A group of n particles searches for the space of Q-dimensional (the dimension of each particle). Each particle is expressed as:x i= (x i1, xi2, xi3,..., xiQ), each particle corresponding to the velocity can be expressed as Vi= (v I1, vi2, vi3,...., viQ), each particle has two factors to consider when searching:
1. Own search to the historical optimal value Pi,pi= (Pi1, pi2,...., PiQ), i=1,2,3,...., N.
2. All particles search for the optimal value P G,pg= (pG1, pG2,...., PgQ), note here Pg Only one.
The position velocity update formula for the particle swarm algorithm is given below:
Here are a few important parameters that need to be remembered, as they will often be used in future lectures:
They are:
is to maintain the original speed of the coefficient, so called inertia weight.

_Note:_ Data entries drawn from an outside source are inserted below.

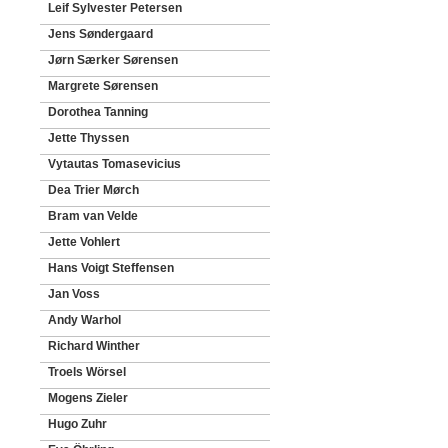
Leif Sylvester Petersen
Jens Søndergaard
Jørn Særker Sørensen
Margrete Sørensen
Dorothea Tanning
Jette Thyssen
Vytautas Tomasevicius
Dea Trier Mørch
Bram van Velde
Jette Vohlert
Hans Voigt Steffensen
Jan Voss
Andy Warhol
Richard Winther
Troels Wörsel
Mogens Zieler
Hugo Zuhr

is the particle tracking its own historical optimal value of the weight coefficient, it represents the particle itself, so called "cognition." typically set to 2.
is the weight coefficient of particle tracking group optimal value, it represents the knowledge of the whole group of particles, so it is called "social knowledge", often called "society". typically set to 2.
is a uniformly distributed random number within a [0,1] interval.
Is the time to update the position, in front of the speed of a coefficient, this coefficient we call the constraint factor. typically set to 1.
Such a standard particle swarm algorithm is over.